→ **WORK REQUIRED**
The required result is every line of the records that includes "среди".
======== SUPPLIED DATA
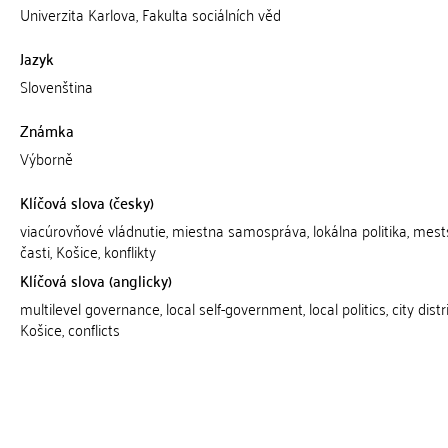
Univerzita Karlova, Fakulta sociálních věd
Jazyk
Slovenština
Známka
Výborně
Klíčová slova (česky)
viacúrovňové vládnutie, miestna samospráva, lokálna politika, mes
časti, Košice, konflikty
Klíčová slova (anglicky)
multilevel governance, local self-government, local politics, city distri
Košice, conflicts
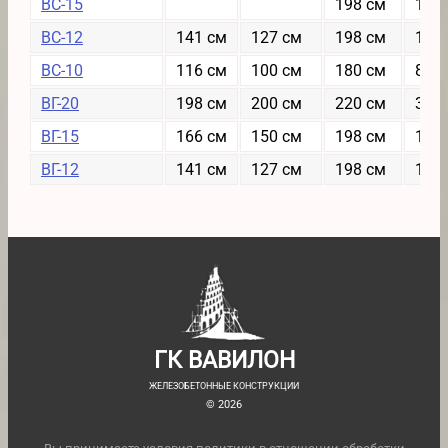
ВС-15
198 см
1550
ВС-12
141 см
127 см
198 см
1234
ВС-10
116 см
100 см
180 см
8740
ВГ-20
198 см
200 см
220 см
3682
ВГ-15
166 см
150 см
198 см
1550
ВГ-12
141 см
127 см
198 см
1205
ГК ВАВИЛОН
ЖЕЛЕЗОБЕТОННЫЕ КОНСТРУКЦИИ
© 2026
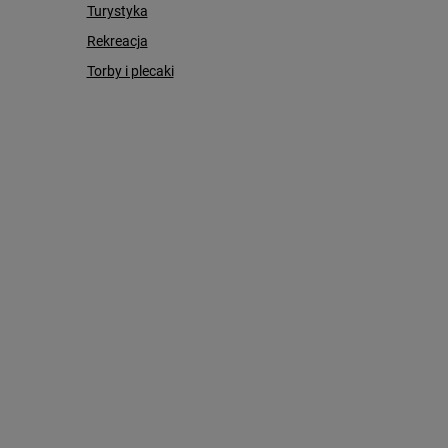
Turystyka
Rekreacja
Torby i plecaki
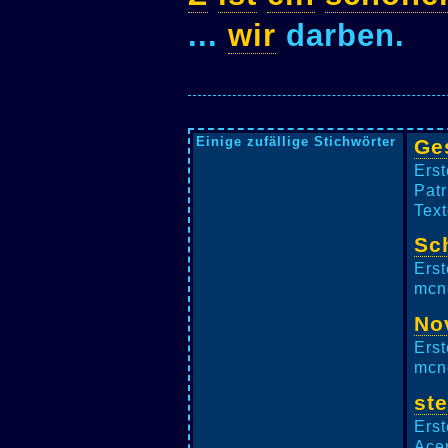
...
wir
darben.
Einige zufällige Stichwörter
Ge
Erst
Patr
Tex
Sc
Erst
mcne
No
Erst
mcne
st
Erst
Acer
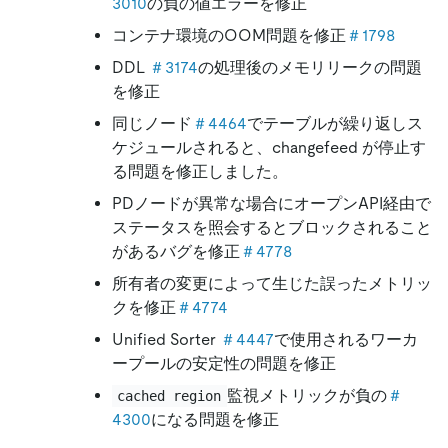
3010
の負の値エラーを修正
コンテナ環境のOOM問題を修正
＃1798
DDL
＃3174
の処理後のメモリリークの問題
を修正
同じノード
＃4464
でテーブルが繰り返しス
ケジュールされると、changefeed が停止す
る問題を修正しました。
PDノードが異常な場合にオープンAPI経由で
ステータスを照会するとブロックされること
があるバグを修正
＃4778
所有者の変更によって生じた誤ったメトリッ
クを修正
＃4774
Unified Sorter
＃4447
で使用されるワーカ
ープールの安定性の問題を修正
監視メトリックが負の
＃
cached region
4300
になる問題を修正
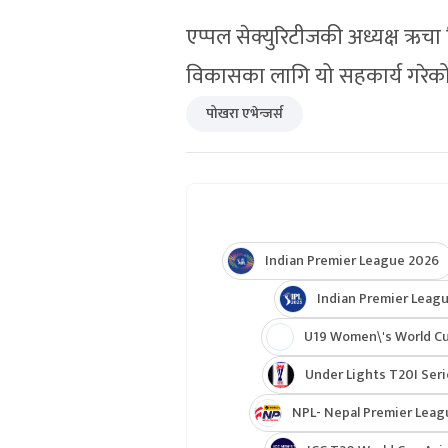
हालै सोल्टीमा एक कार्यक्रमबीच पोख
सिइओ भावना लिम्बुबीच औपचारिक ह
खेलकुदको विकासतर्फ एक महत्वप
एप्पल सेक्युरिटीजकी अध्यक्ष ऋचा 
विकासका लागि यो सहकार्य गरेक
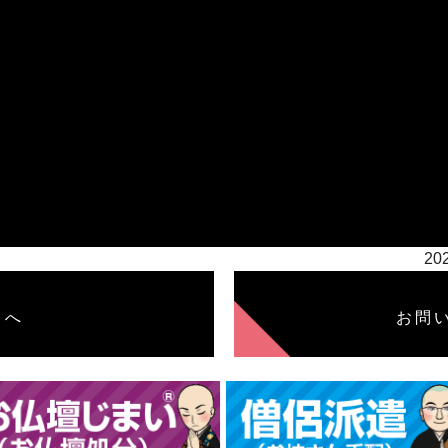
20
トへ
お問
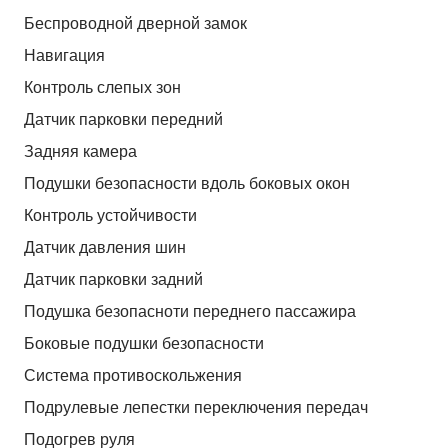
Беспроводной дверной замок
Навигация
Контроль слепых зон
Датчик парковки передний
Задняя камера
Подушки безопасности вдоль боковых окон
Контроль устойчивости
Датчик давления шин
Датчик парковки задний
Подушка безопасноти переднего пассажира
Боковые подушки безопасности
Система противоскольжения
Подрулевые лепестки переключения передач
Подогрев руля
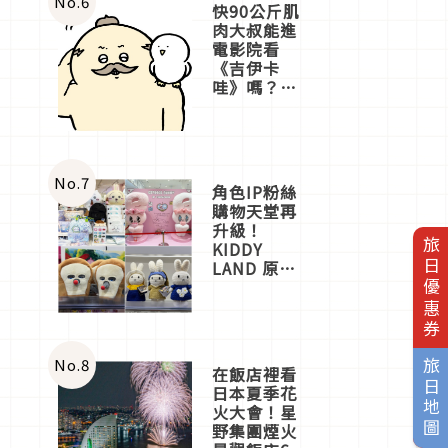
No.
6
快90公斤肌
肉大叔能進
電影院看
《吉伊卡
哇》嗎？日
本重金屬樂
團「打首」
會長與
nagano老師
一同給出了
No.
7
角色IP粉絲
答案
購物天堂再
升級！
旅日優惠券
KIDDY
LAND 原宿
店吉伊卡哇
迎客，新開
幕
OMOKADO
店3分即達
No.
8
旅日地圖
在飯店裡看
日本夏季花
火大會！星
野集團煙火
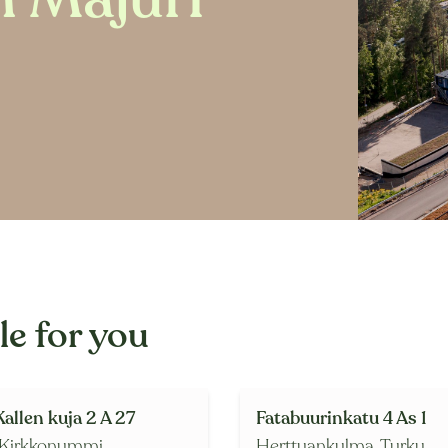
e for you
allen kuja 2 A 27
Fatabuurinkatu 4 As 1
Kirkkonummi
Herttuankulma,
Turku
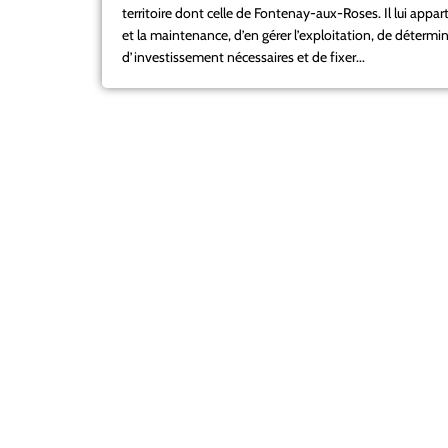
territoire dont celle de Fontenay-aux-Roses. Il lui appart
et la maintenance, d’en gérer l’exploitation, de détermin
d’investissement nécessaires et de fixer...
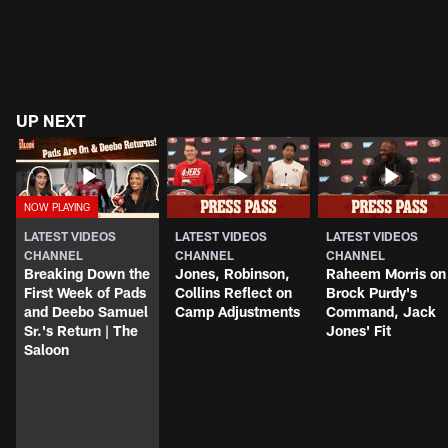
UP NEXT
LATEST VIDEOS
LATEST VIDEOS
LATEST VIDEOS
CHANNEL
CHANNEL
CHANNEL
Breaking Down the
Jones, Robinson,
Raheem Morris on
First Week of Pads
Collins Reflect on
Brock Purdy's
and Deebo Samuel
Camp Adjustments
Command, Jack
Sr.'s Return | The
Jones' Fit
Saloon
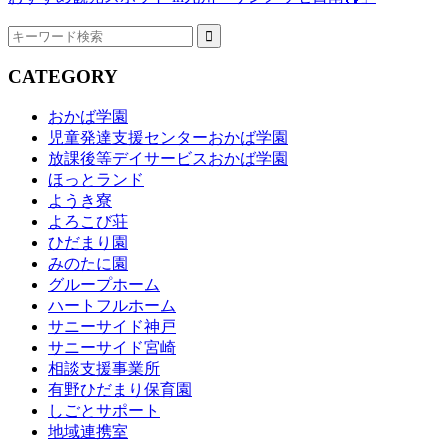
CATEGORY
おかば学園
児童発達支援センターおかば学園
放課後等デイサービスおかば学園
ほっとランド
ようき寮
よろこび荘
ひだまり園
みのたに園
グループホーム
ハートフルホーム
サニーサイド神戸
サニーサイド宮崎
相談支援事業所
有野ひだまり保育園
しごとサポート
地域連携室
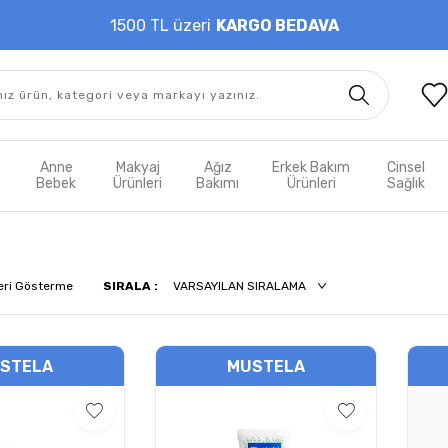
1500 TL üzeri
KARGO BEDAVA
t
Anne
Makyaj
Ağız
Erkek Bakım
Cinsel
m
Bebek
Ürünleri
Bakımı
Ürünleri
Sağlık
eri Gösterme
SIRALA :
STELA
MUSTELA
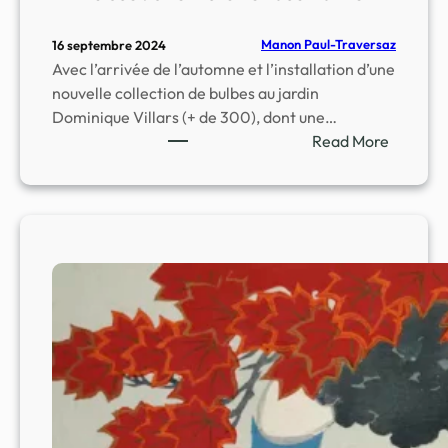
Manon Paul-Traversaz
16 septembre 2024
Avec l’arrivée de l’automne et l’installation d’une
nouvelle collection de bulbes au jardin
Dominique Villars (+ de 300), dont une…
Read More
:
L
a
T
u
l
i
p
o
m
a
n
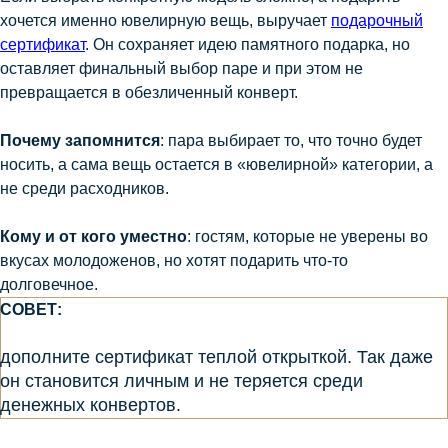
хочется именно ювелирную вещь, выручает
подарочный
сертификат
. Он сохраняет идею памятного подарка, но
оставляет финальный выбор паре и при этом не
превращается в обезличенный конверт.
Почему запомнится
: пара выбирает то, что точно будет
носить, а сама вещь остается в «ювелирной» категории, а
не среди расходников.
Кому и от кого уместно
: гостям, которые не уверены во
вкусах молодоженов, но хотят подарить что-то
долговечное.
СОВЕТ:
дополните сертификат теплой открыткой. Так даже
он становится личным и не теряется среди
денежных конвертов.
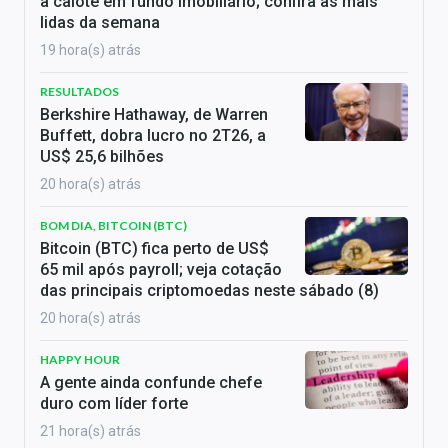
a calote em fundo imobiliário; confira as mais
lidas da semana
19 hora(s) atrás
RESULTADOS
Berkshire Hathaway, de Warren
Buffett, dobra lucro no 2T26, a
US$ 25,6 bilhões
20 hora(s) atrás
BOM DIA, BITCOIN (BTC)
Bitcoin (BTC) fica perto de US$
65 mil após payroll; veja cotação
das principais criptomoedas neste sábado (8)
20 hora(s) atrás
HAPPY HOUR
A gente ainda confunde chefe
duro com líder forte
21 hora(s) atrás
================
→ **OUTPUT**
не среди расходников.
он становится личным и не теряется среди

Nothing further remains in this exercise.